Saved data entries
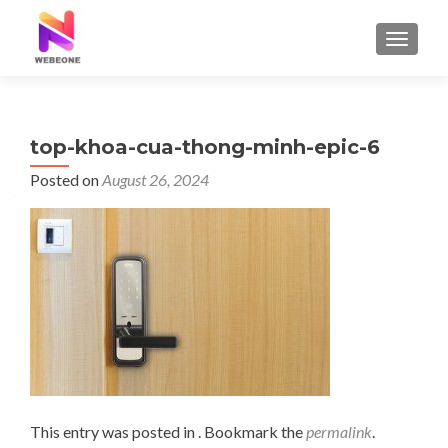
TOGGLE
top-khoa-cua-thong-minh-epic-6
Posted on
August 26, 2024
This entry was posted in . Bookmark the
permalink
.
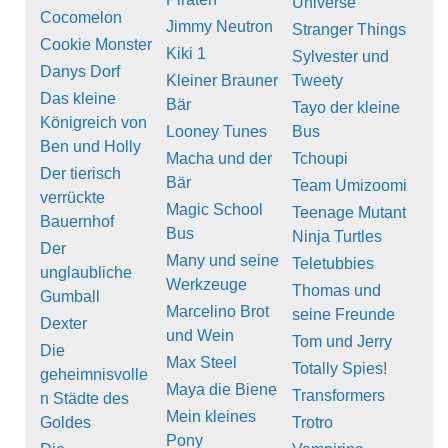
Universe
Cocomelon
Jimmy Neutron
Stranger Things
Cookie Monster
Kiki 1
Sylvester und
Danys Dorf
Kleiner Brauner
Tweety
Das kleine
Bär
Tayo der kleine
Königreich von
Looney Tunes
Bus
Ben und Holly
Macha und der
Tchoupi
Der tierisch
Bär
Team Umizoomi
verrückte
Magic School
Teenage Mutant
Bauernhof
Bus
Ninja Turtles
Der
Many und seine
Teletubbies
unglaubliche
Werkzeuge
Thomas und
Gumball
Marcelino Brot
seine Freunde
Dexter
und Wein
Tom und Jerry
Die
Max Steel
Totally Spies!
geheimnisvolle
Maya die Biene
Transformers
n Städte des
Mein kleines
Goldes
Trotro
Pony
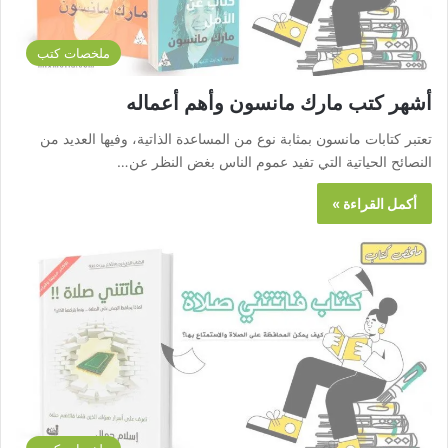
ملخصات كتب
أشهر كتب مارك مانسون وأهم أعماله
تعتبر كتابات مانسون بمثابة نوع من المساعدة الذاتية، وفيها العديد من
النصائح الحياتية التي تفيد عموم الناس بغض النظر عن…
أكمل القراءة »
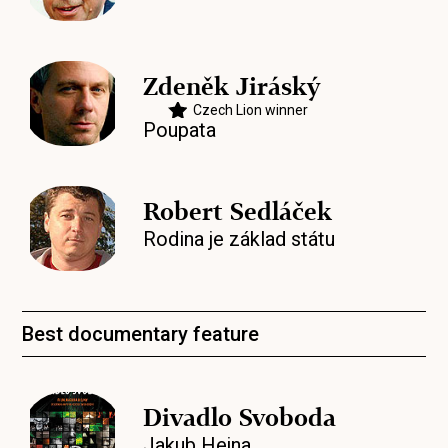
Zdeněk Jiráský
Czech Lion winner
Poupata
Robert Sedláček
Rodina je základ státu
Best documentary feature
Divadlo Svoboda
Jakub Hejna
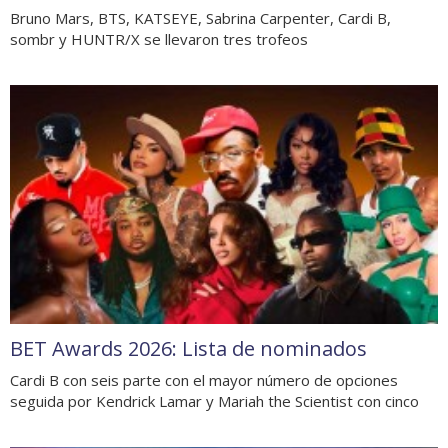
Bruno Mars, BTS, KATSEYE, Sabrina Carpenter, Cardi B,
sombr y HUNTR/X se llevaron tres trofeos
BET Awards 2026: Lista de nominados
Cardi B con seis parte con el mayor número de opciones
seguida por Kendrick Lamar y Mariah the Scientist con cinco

_Activity_
How many lines of the entries above include the word "مانسون"? Answer with the number only.

_Completed exercise_
2